WORK TO COMPLETE - Make an exact copy of all the data, pictures excluded.

Items from a data source:
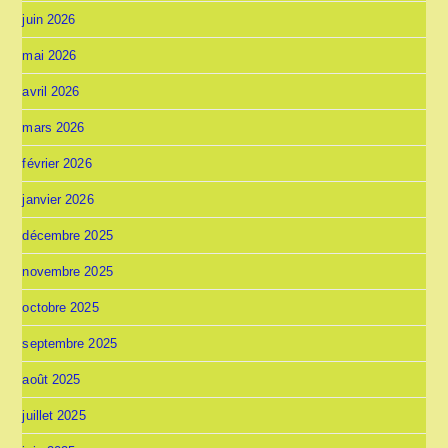
juin 2026
mai 2026
avril 2026
mars 2026
février 2026
janvier 2026
décembre 2025
novembre 2025
octobre 2025
septembre 2025
août 2025
juillet 2025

THE COMPLETED TASK -
juin 2026
mai 2026
avril 2026
mars 2026
février 2026
janvier 2026
décembre 2025
novembre 2025
octobre 2025
septembre 2025
août 2025
juillet 2025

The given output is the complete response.